The platform’s problems in the country offer a stark example of the difficulty of adhering to its free-speech principles amid government worries over its influence.

As farmers protest in New Delhi against new agricultural laws they say will devastate their earnings, the mainstream and social media have come under unprecedented attacks from Prime Minister Narendra Modi’s Bharatiya Janata Party.Credit...Dinesh Joshi/Associated Press

NEW DELHI — Twitter held firm when the Indian government demanded last week that the social media platform take down hundreds of accounts that criticized the government for its conduct during protests by angry farmers.

On Wednesday, under threat of prison for its local employees, Twitter relented.

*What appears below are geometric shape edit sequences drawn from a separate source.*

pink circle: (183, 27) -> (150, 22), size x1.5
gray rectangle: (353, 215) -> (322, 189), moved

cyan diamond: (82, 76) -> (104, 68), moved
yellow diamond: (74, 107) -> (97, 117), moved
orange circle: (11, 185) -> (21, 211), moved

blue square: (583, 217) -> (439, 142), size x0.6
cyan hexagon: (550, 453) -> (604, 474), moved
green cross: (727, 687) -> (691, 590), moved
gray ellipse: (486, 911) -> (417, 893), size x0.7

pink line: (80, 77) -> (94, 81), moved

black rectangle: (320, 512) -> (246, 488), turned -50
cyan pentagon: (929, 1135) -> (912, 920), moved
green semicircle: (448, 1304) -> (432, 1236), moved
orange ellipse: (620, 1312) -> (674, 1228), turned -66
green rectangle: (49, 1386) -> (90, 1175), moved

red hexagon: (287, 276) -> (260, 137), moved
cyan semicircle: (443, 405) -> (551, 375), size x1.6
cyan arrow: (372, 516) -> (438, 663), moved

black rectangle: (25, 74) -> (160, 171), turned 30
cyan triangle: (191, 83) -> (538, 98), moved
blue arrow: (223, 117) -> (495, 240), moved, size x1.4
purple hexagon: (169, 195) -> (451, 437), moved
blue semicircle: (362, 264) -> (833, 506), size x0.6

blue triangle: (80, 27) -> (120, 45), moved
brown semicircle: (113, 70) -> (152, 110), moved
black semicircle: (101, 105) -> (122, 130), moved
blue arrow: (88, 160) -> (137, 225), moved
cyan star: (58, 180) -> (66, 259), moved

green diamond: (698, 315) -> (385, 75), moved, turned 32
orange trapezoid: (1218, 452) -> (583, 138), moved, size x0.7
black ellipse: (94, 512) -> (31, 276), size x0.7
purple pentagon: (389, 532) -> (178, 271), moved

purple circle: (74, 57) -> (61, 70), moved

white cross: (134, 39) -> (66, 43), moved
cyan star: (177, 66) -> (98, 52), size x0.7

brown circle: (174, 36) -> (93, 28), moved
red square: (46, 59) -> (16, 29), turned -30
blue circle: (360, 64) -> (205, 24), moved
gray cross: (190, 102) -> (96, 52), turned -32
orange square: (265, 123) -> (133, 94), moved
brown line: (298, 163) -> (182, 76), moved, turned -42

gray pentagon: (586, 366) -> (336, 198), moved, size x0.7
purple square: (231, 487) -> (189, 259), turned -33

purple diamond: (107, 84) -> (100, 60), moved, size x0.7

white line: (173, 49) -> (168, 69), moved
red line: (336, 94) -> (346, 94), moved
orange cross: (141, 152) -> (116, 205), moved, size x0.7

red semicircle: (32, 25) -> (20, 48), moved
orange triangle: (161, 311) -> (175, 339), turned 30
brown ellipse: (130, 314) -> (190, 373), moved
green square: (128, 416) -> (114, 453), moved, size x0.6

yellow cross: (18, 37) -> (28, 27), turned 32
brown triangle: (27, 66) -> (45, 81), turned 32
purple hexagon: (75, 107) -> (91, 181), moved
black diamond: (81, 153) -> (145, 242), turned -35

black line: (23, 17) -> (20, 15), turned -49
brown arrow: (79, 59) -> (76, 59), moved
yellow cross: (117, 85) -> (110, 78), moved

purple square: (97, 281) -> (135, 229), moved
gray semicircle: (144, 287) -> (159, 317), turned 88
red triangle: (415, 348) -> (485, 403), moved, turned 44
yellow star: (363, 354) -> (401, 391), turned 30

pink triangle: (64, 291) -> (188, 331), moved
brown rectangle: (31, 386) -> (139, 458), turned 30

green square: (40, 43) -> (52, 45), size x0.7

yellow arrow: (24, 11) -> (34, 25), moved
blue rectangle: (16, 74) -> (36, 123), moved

The company, based in San Francisco, said it had permanently blocked over 500 accounts and moved an unspecified number of others from view within India after the government accused them of making inflammatory remarks about Narendra Modi, the country’s prime minister. Twitter said it had acted after the government issued a notice of noncompliance, a move that experts said could put the company’s local employees in danger of spending up to seven years in custody.

In a blog post published on Wednesday, Twitter said it was not taking any action on the accounts that belonged to media organizations, journalists, activists or politicians, saying it did not believe the orders to block them “are consistent with Indian law.” It also said it was exploring its options under local laws and had requested a meeting with a senior government official.

“We remain committed to safeguarding the health of the conversation occurring on Twitter,” it said, “and strongly believe that the tweets should flow.”

The brewing conflict in India offers a particularly stark example of Twitter’s challenge in hewing to its self-proclaimed principles supporting free speech. The platform has been caught in an intensifying debate over the outsize role of social media in politics, and growing demand in many countries to tame that influence.

In the United States, Twitter was thrust into the center of the clash last month after it permanently suspended the account of Donald J. Trump, the former president, for encouraging protests in Washington, D.C., that turned violent. In that case, it exercised its right under U.S. laws that give social platforms the ability to police speech on their services.